Most people, when they think of a Micron technician, picture someone who has followed a straight line: poly, semiconductor, done. Rohmina Klarisse Baggayan's path looked nothing like that, and that's exactly what makes it interesting.

After graduating from Singapore Polytechnic (SP) in 2022 with a Diploma in Electrical & Electronic Engineering, she spent two years at a very different kind of engineering company: HPE Aruba, a research and development lab where she was testing network switches for compliance with international safety standards, soldering circuit boards, and managing climatic chamber experiments. It was hands-on, precise, and genuinely demanding work, just not the semiconductor world her SP microelectronics modules had pointed toward.

In September 2024, she moved to Micron Technology, one of the world's largest memory chip manufacturers, a company whose DRAM and NAND flash chips are found in virtually every smartphone, laptop, and data centre on the planet. It was a different industry at a different scale, but it required the same engineering instincts.

TWO INDUSTRIES, ONE SKILL SET

What Rohmina's career path illustrates, even in its early stages, is something that engineering students rarely hear about: the skills transfer.

This is what SP’s Engineering curriculum was designed for. Not to train you for one specific job title, but to give you a way of thinking and a set of practical instincts that work across industries. Rohmina didn't need to start over from scratch when she joined Micron. 

I enjoyed my time at HPE Aruba Networking and developed a growing passion for building network switches and transceivers, but my passion for semiconductors never wavered. I would often think about how I secured a spot at SP through the Early Admissions Exercise (EAE) by expressing my dream of pursuing related roles in the semiconductor industry, and how I worked towards that by specialising in Microelectronics.

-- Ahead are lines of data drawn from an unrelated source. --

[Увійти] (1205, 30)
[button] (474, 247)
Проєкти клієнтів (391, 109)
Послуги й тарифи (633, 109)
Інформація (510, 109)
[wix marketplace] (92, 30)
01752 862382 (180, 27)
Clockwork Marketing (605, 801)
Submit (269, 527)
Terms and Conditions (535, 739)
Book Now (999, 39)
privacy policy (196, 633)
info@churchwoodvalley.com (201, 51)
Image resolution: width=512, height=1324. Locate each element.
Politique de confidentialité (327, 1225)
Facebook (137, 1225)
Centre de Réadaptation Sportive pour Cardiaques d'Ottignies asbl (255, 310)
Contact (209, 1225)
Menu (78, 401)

These thoughts strengthened my desire to return to the semiconductor industry. 
Rohmina and Team

WHAT THE JOB TITLE ACTUALLY MEANS

Rohmina is currently an NVM mNAND QRA EFA Technician.

NVM stands for Non-Volatile Memory — the kind of memory that keeps its data even when the power is off. mNAND is a specific type of NAND flash memory used in embedded applications. QRA is Quality and Reliability Assurance — the process of making sure chips meet the standards they're supposed to meet before they ship. EFA stands for Electrical Failure Analysis — figuring out, at the electrical level, exactly why a chip has failed.

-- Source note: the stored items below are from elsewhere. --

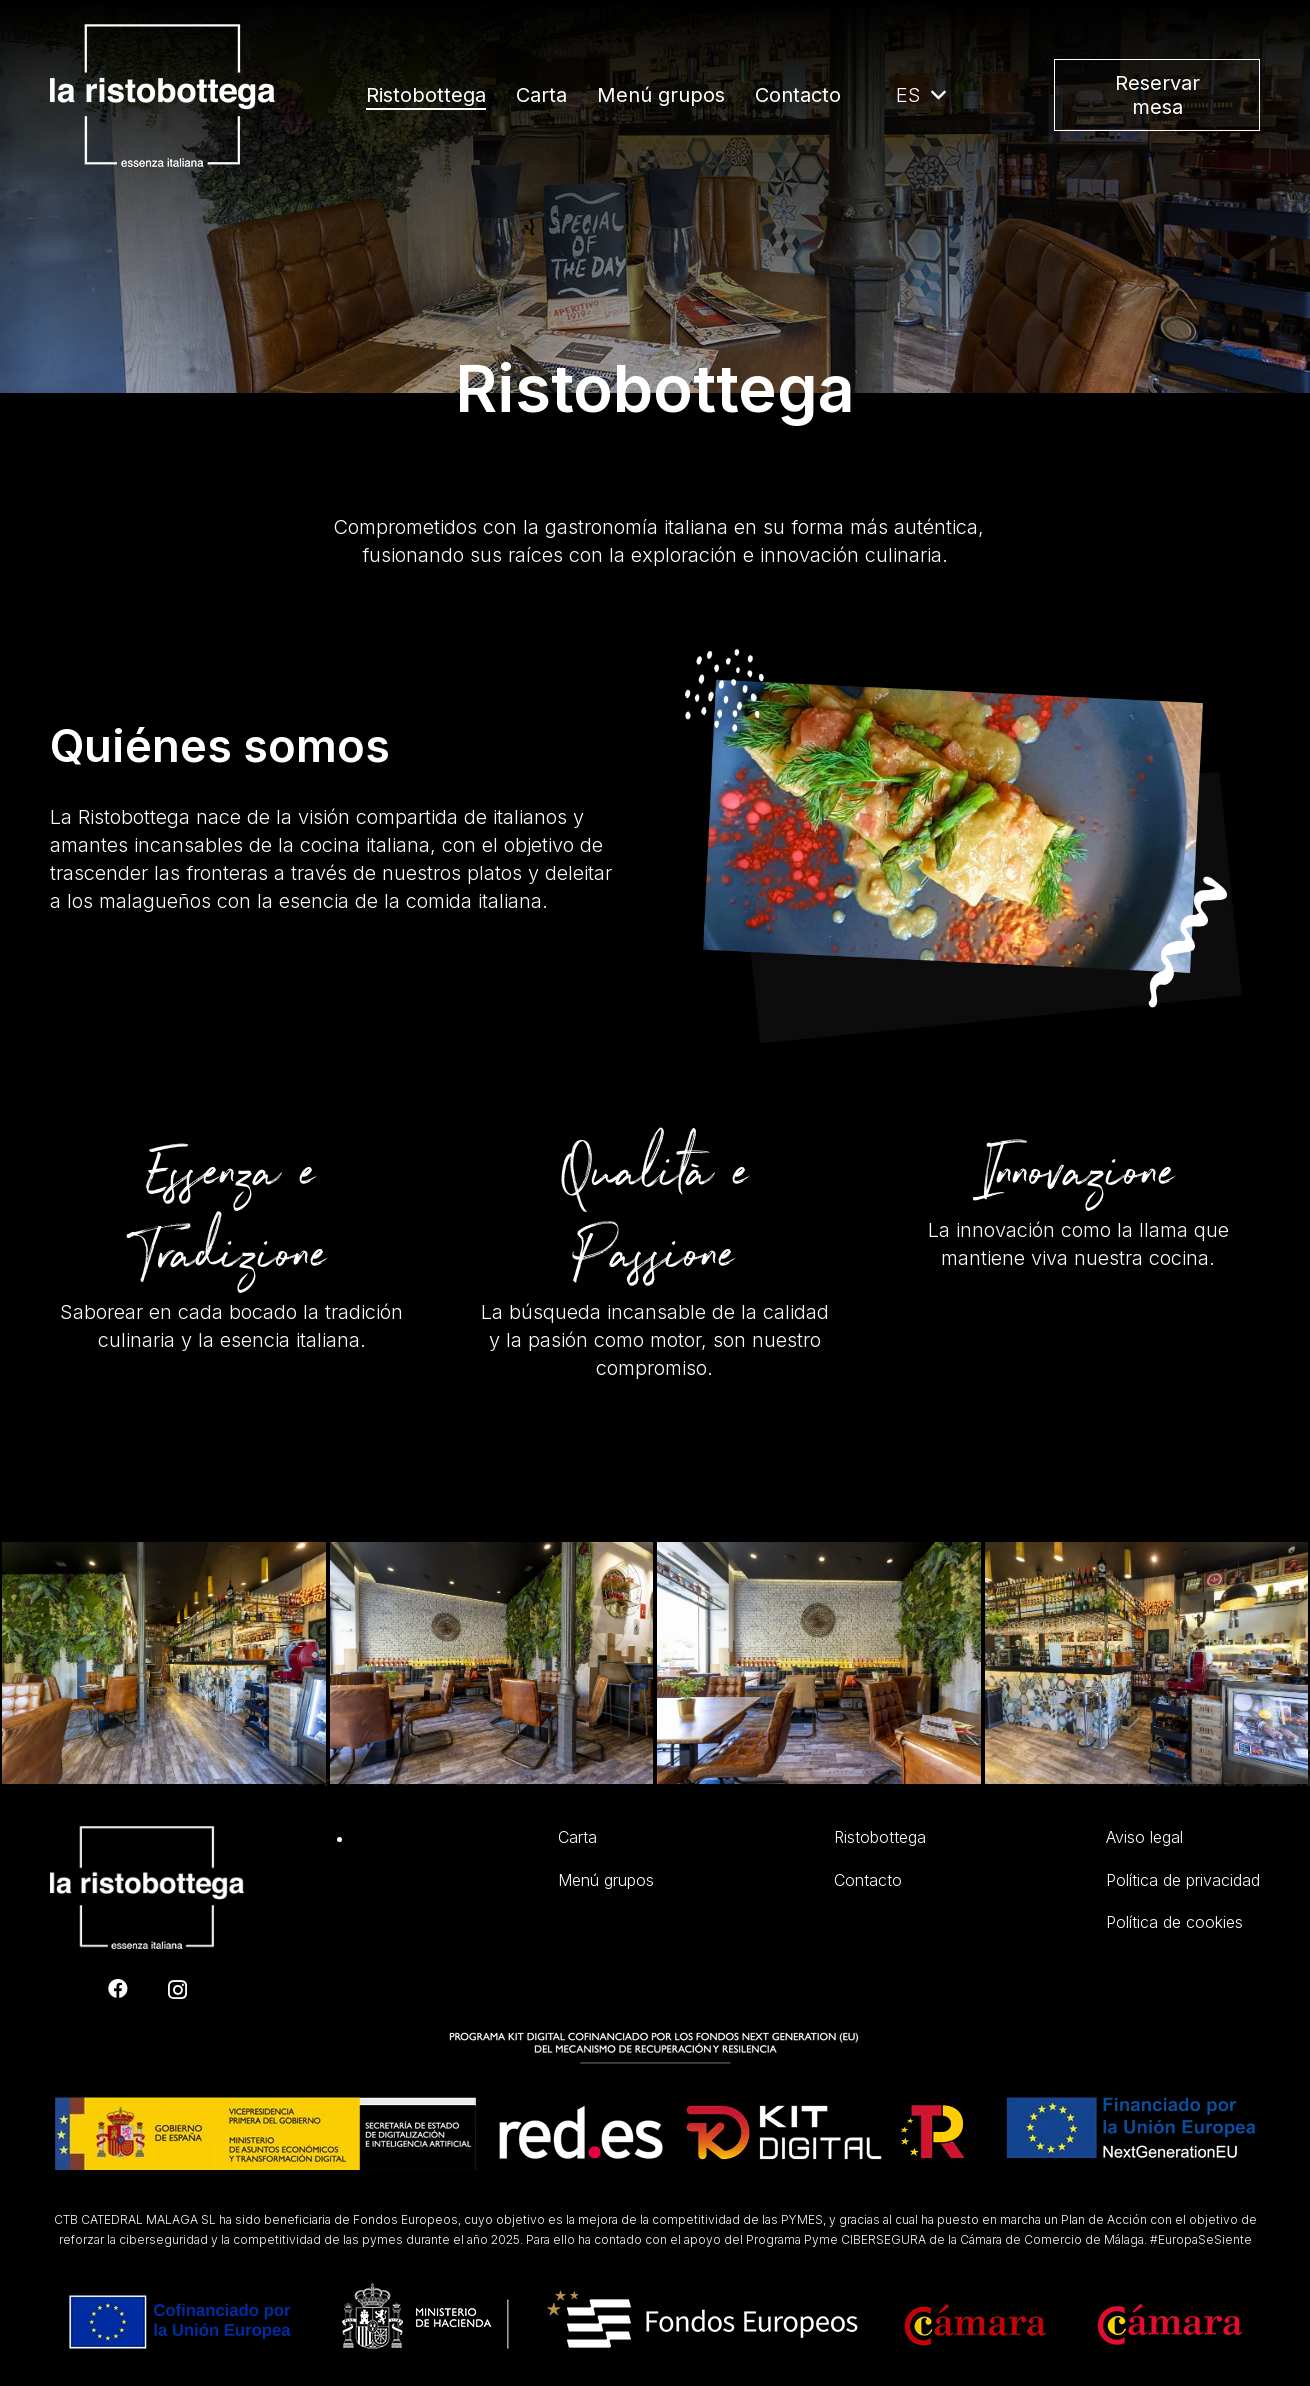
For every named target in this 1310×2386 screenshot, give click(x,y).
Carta (577, 1837)
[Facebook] (118, 1989)
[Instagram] (177, 1990)
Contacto (868, 1880)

Put it all together, and Rohmina's job means testing Micron's memory chips, verifying if they're reliable enough to ship to customers around the world, and, when something goes wrong, helping to investigate why. In an industry where a single faulty memory chip can cause a phone to crash, a server to lose data, or a car's safety system to malfunction, the work matters.

IN HER OWN WORDS — A DAY IN THE LIFE

I would collect rejected units requiring Electrical Failure Analysis (EFA) and review their test history to identify prior failure modes. Based on the failing test conditions, I would retest the units using either Automated Test Equipment (ATE) or a bench tester to determine whether the issue was a true failure or a non-correlation.

In some cases, depending on the test history, I would proceed directly to a root cause investigation by collecting direct NAND data. This process bypasses the controller, allowing isolation of potential controller-related issues if the NAND data is clean. If abnormalities were detected, the issue could indicate an open or short within the NAND die or elsewhere within the rejected unit.

Following this, I would coordinate further physical analysis by sending the rejected units for CSAM and X-ray inspection to identify any internal physical damage. Once sufficient failure analysis data had been gathered, the engineering team would take over to continue any advanced EFA activities as needed.

WHAT IT MEANS TO WORK AT A COMPANY LIKE MICRON

Micron is one of only three companies in the world that manufacture DRAM memory at scale, and one of a handful that produce NAND flash. Its chips are in iPhones, Windows PCs, AI servers, and the systems that run hospitals, stock exchanges, and logistics networks. When Rohmina validates a batch of chips, the downstream effect of that work ripples across industries she may never directly see.

My time at HPE Aruba Networking significantly eased my onboarding process at Micron, as I was already familiar with the working environment and required minimal training.

I was also trained in surface-mount soldering, which required a much higher level of precision compared to the through-hole soldering taught in school. Through-hole resistors can be as small as 0.6 mm x 0.3 mm. This experience helped develop my precision handling skills, which are now essential in my current role at Micron, where I work with solder balls measuring just 0.32 mm in diameter.

TO THOSE CONSIDERING A CAREER IN ENGINEERING

For those deciding whether engineering is for them, or for those already in the field who wonder whether their first job defines their whole career, Rohmina's path so far has a clear message: your first job is not your only job. The skills you build are yours to take with you.

Your first role doesn’t lock you in—it mainly gives you experience, skills, and information about what you do and do not like.